You’ll recall that Ryan was in the thick of swirling trade winds in November, but the firing of coach Randy Carlyle quashed those discussions for the 2011-2012 season.
But now McKenzie reports that Murray is again at least willing to discuss Ryan’s availability, even if Anaheim isn’t actively shopping him.
Make no mistake; the Ducks aren’t in a position where they must dump Ryan quickly as Columbus is with Rick Nash. However, it does make sense for Murray to consider trade offers for a couple of reasons:
- Murray is obviously aware of the absurd proposals being bandied about as potential returns for Nash. No team has yet pulled the trigger on a deal because of Blue Jackets GM Scott Howson’s ridiculous demands, but the fact that packages like Joe Pavelski and Ryan Clowe from San Jose are even being mentioned could be reason enough for Murray, along with several other general managers, to ponder what pieces they might be able to acquire for their coveted scorers.
- Star forwards Ryan Getzlaf and Corey Perry are both set to be unrestricted free agents next summer. Anaheim has a set internal budget that is much lower than the salary cap ceiling and Murray may realize that tying up north of $18 million in three players is a recipe for a thin supporting cast that would be unable to contend. Re-signing Perry, who tallied 87 goals over the last two seasons and won the 2011 Hart Trophy, is obviously the priority. And evidently the Ducks may prefer to try to keep Getzlaf over Ryan, despite a disastrous 2011-2012 season from the 27-year-old center.

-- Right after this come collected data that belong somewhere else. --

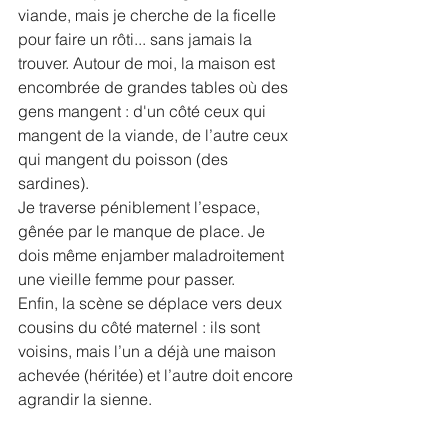
viande, mais je cherche de la ficelle 
pour faire un rôti... sans jamais la 
trouver. Autour de moi, la maison est 
encombrée de grandes tables où des 
gens mangent : d'un côté ceux qui 
mangent de la viande, de l’autre ceux 
qui mangent du poisson (des 
sardines).
Je traverse péniblement l’espace, 
gênée par le manque de place. Je 
dois même enjamber maladroitement 
une vieille femme pour passer.
Enfin, la scène se déplace vers deux 
cousins du côté maternel : ils sont 
voisins, mais l’un a déjà une maison 
achevée (héritée) et l’autre doit encore 
agrandir la sienne.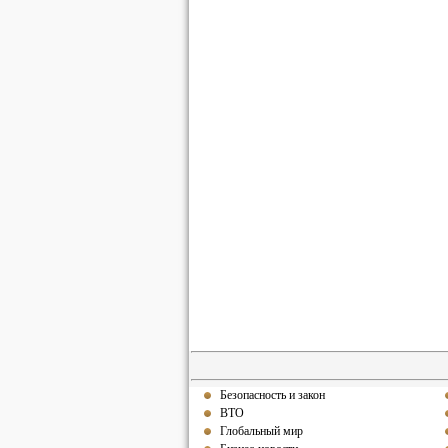
Безопасность и закон
ВТО
Глобальный мир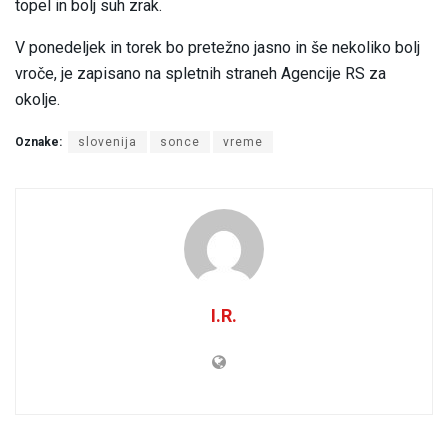
topel in bolj suh zrak.
V ponedeljek in torek bo pretežno jasno in še nekoliko bolj
vroče, je zapisano na spletnih straneh Agencije RS za
okolje.
Oznake:
slovenija
sonce
vreme
I.R.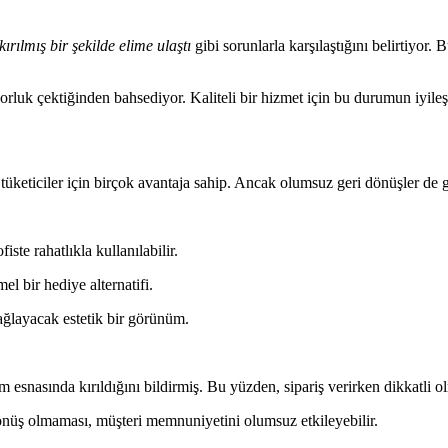
kırılmış bir şekilde elime ulaştı
gibi sorunlarla karşılaştığını belirtiyor.
 zorluk çektiğinden bahsediyor. Kaliteli bir hizmet için bu durumun iyileşt
keticiler için birçok avantaja sahip. Ancak olumsuz geri dönüşler de
ste rahatlıkla kullanılabilir.
l bir hediye alternatifi.
ğlayacak estetik bir görünüm.
m esnasında kırıldığını bildirmiş. Bu yüzden, sipariş verirken dikkatli o
 dönüş olmaması, müşteri memnuniyetini olumsuz etkileyebilir.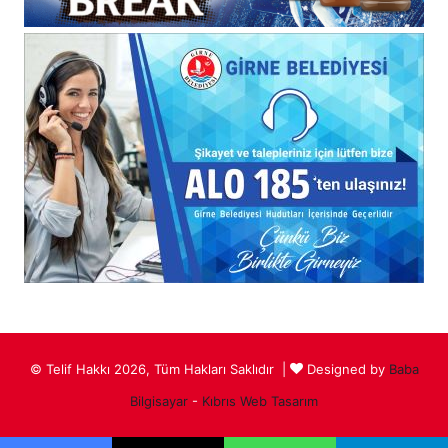
© Telif Hakkı 2026, Tüm Hakları Saklıdır |
Designed by
Baba
Bilgisayar
-
Kıbrıs Web Tasarım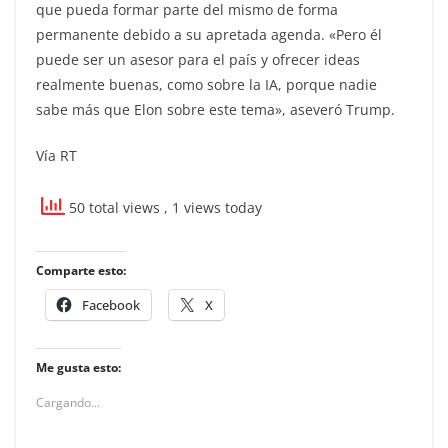
que pueda formar parte del mismo de forma
permanente debido a su apretada agenda. «Pero él
puede ser un asesor para el país y ofrecer ideas
realmente buenas, como sobre la IA, porque nadie
sabe más que Elon sobre este tema», aseveró Trump.
Vía RT
50 total views
, 1 views today
Comparte esto:
Facebook
X
Me gusta esto:
Cargando...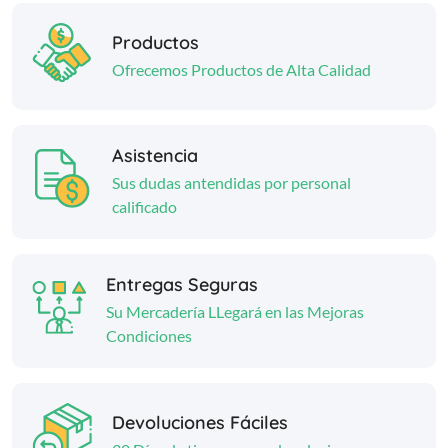
Productos
Ofrecemos Productos de Alta Calidad
Asistencia
Sus dudas antendidas por personal
calificado
Entregas Seguras
Su Mercadería LLegará en las Mejoras
Condiciones
Devoluciones Fáciles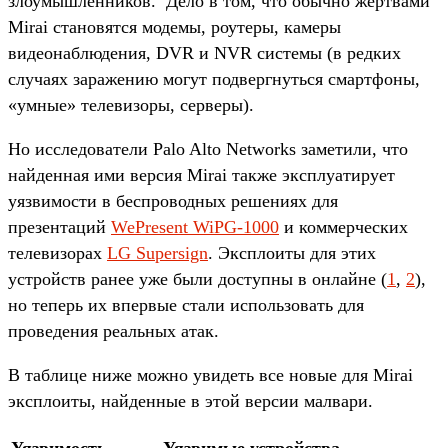
злоумышленников. Дело в том, что обычно жертвами
Mirai становятся модемы, роутеры, камеры
видеонаблюдения, DVR и NVR системы (в редких
случаях заражению могут подвергнуться смартфоны,
«умные» телевизоры, серверы).
Но исследователи Palo Alto Networks заметили, что
найденная ими версия Mirai также эксплуатирует
уязвимости в беспроводных решениях для
презентаций
WePresent WiPG-1000
и коммерческих
телевизорах
LG Supersign
. Эксплоиты для этих
устройств ранее уже были доступны в онлайне (
1
,
2
),
но теперь их впервые стали использовать для
проведения реальных атак.
В таблице ниже можно увидеть все новые для Mirai
эксплоиты, найденные в этой версии малвари.
Уязвимость
Уязвимые устройства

Again, there’s no real rush for Murray to make a deal, but he’ll have to make a decision at some point on which two players he wants to keep from what has been the best line in the league over the last few years. With the draft approaching and several teams itching to deal, it’s a wise move by Murray listen to some proposals.
It’s no secret that New York desperately wants to acquire a premier scorer and since Howson’s demands are still through the roof, Ryan could make for a solid Plan B.

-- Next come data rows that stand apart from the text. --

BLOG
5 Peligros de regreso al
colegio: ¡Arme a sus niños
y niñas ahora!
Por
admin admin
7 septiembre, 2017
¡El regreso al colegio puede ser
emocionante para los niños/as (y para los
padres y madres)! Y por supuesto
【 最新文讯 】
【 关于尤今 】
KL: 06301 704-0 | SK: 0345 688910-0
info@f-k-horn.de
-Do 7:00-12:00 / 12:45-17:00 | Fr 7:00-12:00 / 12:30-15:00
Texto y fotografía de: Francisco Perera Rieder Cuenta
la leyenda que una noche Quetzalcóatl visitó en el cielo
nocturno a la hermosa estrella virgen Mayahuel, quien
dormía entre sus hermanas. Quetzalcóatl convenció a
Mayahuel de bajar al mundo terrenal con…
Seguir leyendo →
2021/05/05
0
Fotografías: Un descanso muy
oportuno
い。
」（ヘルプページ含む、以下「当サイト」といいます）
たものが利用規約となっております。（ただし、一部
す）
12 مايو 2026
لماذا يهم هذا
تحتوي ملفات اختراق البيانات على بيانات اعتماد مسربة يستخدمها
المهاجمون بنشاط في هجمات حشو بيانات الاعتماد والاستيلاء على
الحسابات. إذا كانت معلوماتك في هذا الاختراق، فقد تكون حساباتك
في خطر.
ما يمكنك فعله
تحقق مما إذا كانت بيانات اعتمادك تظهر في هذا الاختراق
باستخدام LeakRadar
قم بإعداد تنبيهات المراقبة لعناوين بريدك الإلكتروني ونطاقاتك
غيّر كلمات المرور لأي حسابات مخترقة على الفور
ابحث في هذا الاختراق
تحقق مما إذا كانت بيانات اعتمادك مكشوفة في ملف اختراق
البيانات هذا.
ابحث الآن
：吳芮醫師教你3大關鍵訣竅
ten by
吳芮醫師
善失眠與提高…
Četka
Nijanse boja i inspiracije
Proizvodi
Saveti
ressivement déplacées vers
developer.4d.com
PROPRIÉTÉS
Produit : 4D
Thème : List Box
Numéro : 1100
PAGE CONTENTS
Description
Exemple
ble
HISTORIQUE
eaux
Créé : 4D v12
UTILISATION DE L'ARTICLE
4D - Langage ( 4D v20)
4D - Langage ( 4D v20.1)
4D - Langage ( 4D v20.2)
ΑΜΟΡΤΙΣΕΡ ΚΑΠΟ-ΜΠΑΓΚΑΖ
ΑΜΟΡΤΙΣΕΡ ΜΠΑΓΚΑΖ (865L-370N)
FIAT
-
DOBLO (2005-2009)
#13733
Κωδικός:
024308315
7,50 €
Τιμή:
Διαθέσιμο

Actually, he may be the preferable option for one key reason: Ryan carries a cap hit of $5.1 million for three more seasons while Nash is accompanied by a $7.8 million price tag through 2017-2018. Ryan also happens to be three years younger than the Blue Jackets captain.

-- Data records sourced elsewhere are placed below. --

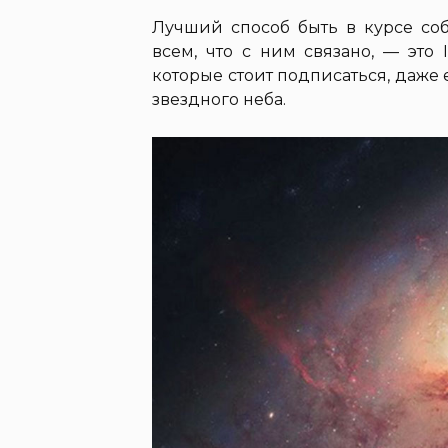
Лучший способ быть в курсе соб
всем, что с ним связано, — это 
которые стоит подписаться, даже
звездного неба.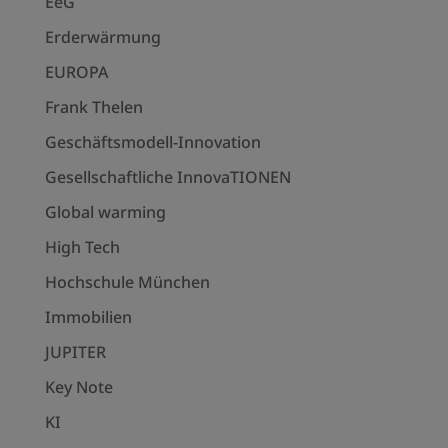
EeG
Erderwärmung
EUROPA
Frank Thelen
Geschäftsmodell-Innovation
Gesellschaftliche InnovaTIONEN
Global warming
High Tech
Hochschule München
Immobilien
JUPITER
Key Note
KI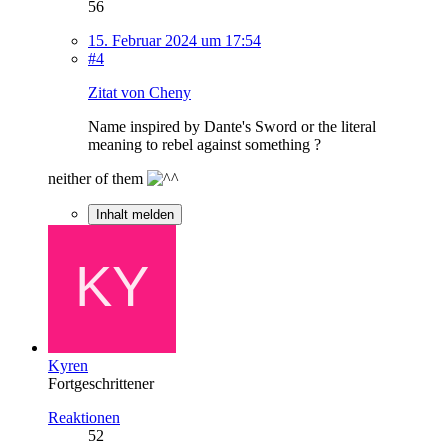
56
15. Februar 2024 um 17:54
#4
Zitat von Cheny
Name inspired by Dante's Sword or the literal
meaning to rebel against something ?
neither of them
Inhalt melden
Kyren
Fortgeschrittener
Reaktionen
52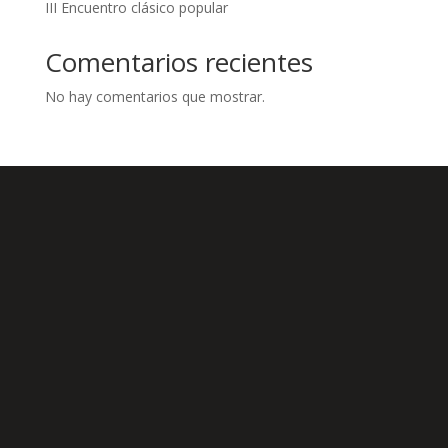
III Encuentro clásico popular
Comentarios recientes
No hay comentarios que mostrar.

Is Ryan actually the better player? Few would argue that at this point, but he does have four consecutive 30-goal seasons – albeit with far superior linemates – and has 11 points (eight goals, three assists) in 19 career playoff games.
Ryan is less of a “name” star than Nash, but Buffalo was reportedly prepared to ship franchise goalie Ryan Miller to the Ducks in return for Ryan and Jonas Hiller last fall before the deal fell apart when Miller was concussed by Boston’s Milan Lucic.
McKenzie believes that the Ducks would now want “two or three building block pieces” in exchange for Ryan and would prefer not to add salary.
As usual, top prospect Tim Erixon would surely be involved in a trade package. New York’s first-round pick might not be as enticing to Anaheim as it would be to Columbus, but the Rangers’ host of cheap, young players would be. The Ducks will ask for some combination of Chris Kreider, Derek Stepan, Carl Hagelin, Artem Anisimov, Ryan McDonagh and Michael Del Zotto. The Rangers will likely counter by offering something along the lines of Erixon, Anisimov, Christian Thomas and a first-round pick. For more on our take of what it could cost to land Bobby Ryan, check out a great write up from Dave here.
Whether Murray and Sather will be able to find a middle ground is impossible to say, but this is a story that will only pick up steam as the general managers mingle in Pittsburgh this week.